Despite generally good reputation, Peruvian anchovy fishery still not MSC certified

By Hank Schultz

- Last updated on GMT

Related tags Overfishing

The vast majority of the world’s supply of omega-3 fatty acids comes from the Peruvian anchovy fishery.  As the fishery recovers from depressed stocks caused by an El Niño event, the sustainability picture remains clouded, as one major certification body has given the green light, while another has not.

The Friend of the Sea (FOS) certification organization has certified several individual harvesters of anchovies in Peru.  The most recent company to to complete a certification renewal audit is Pesquera Hayduk. The company’s fleet catches anchovies by means of purse seine method and in compliance with the Marine Protected Areas regulation. Bycatch is minimal and does not include any IUCN red list species.

Pesquera Hayduk also says it has invested in cleaner technologies that includes the installation of washing towers that attenuate the effects of gas emissions and the transition to natural gas and LPG.

“We are very proud to have achieved the Friend of the Sea certification renewal, which reinforces our environmental efforts,”​ said Kief Benites, technical manager at Pesquera Hayduk.

The Friend of the Sea website lists five other fishing companies that operate in Peru that are currently in certification.  Friend of the Sea says it follows FAO guidelines for sustainable fishing operations when it certifies fisheries.  FAO defines these as “ecolabelling schemes that are designed to certify and promote labels for products from well-managed marine capture fisheries and focus on issues related to the sustainable use of fisheries resources.”

No MSC certification

While FOS has signed off on some of the operations in Peru, another major fisheries certifier—the Marine Stewardship Council (MSC), which looks at entire fisheries rather than individual companies—has not.  MSC was the top-ranked certification scheme in a report commissioned by the World Wildlife Fund​ and conducted by a group known as Accenture Development Partnerships.  While the fishery was said in 2013 to be ‘well placed’ to earn MSC certification, this has yet to take place​.
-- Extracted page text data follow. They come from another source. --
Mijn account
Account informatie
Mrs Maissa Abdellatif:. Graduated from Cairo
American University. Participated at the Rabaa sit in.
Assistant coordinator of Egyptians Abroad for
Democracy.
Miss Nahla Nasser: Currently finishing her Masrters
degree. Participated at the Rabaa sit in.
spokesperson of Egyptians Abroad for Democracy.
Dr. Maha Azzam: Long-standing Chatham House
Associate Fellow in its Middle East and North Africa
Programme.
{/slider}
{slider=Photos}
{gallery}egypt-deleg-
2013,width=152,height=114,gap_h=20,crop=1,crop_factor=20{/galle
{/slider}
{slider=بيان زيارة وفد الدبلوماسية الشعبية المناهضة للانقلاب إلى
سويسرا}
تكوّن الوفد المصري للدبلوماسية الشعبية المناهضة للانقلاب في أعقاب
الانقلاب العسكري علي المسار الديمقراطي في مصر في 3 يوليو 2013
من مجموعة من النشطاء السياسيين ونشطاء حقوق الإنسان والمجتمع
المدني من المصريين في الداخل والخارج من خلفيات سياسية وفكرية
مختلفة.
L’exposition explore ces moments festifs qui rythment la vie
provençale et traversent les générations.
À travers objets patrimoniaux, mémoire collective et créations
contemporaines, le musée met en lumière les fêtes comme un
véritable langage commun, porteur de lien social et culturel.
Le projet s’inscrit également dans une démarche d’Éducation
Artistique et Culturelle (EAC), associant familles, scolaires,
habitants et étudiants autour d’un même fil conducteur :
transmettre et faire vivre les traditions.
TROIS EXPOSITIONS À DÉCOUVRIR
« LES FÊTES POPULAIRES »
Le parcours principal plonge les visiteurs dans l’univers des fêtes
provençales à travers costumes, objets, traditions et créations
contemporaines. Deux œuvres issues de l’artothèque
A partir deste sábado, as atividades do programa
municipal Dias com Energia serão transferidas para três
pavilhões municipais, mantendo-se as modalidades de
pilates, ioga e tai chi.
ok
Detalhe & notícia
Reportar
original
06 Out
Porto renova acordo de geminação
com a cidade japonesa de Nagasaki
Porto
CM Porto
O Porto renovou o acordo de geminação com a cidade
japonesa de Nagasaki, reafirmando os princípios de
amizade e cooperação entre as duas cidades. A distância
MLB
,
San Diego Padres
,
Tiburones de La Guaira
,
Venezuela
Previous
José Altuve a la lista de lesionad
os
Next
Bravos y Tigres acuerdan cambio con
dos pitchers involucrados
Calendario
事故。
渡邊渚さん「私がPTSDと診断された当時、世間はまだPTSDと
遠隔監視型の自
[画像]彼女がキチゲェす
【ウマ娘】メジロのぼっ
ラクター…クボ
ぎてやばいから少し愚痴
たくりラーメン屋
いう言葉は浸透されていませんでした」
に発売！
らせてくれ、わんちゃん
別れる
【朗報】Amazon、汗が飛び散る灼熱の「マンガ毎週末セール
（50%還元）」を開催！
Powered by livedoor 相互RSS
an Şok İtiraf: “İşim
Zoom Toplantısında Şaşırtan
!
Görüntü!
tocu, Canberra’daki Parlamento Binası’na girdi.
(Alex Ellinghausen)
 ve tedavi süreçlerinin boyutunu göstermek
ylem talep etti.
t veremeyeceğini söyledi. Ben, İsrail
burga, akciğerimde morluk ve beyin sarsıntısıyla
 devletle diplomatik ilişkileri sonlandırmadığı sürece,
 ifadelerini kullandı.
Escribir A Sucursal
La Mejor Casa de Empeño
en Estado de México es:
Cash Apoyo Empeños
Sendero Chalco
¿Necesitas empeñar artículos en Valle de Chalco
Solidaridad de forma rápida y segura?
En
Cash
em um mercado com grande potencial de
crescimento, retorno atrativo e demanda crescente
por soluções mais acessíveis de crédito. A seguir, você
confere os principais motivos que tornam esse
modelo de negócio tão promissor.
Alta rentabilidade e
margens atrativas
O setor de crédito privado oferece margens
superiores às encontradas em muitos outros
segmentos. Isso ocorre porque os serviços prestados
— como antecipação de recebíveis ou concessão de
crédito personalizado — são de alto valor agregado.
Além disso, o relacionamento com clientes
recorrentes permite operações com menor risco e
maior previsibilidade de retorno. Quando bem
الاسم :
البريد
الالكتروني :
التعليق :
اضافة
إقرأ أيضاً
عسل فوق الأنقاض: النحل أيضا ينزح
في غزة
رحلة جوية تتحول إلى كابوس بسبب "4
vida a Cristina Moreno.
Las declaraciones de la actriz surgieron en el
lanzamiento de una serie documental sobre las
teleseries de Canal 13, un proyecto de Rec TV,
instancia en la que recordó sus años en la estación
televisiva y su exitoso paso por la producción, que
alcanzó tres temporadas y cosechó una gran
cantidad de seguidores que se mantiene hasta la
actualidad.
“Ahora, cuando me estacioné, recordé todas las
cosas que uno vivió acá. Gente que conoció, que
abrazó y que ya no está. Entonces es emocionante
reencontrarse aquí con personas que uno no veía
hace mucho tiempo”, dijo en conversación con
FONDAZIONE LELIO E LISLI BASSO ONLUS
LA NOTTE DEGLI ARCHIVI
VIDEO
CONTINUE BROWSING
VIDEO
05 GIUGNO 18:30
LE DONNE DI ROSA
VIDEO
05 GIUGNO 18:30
“In order to get MSC certification you have to get the government, the industry and all the other relevant stakeholders aligned. In the past in the case of Peru there has always been one holdout. There is a new government in place now and they seem supportive,”​ Adam Ismail, executive director of GOED (the Global Organization of EPA and DHA Omega 3s) told NutraIngredients-USA.

Elena Conterno, president of SNP (Sociedad Nacional de Pesquería) said the Peruvian government has cooperated with MSC, though the fishery has not yet moved forward with the formal certification process.

“Although being the anchovy fishery recognized as having good management, Peruvian government and industry are committed to improving our fishery management. Recently a protocol for establishing the fishing quota was approved,”​ she said.

“As our association has stated at IFFO 2016, ​(the recent meeting of the international marine ingredients group) we will undertake a Fishery Improvement Program in order to adequately meet the FAO ecolabelling guidelines. We already have a draft, which will undergo a consultation process during December 2016 and January 2017. We expect to execute the FIP during 2017 and 2018,”​ Conterno added.

Long history of management

anchovy © iStockPhoto Aneese
© iStockPhoto / Aneese

The lack of an MSC certification should not be taken as a sign of impending doom.  The anchovy fishery has been conducted in an intensive manner for at least 60 years. It took its first big technological leap when the sardine fishery off the coast of California collapsed in the 1950s and those boats were available to Peruvian entrepreneurs for a song.

The fishery is vulnerable to periodic El Niño events, however, when the eastern Pacific warms and interrupts the cold water upwelling system that drives the fishery’s incredible productivity.  In warm water years the anchovy population is significantly depressed, but Conterno said Peruvian fisheries officials have enough experience and have gathered enough data to successfully manage their way through those periodic crises.

“In the Peruvian coast (region 1+2) El Niño 2014-2015 was technically classified as “Strong”, without becoming "Extraordinary", as happened in the years 1982- 1983 and 1997- 1998. It was stronger in the center of the Pacific than in our coasts. Its impact on the anchovy was mild. Management has been very cautious in these years which implied very low quotas and even no season in 2014,”​ she said.

The biomass of anchovy in 2014- summer was 6.14 million tons, in 2015 it was 9.04 million tons and in summer 2016 it was 7.28 million tons.This shows that the combination of El Niño plus good management has implied no aggregate impact in the anchovy biomass. We look forward to a good fishing year in 2017,”​ she said.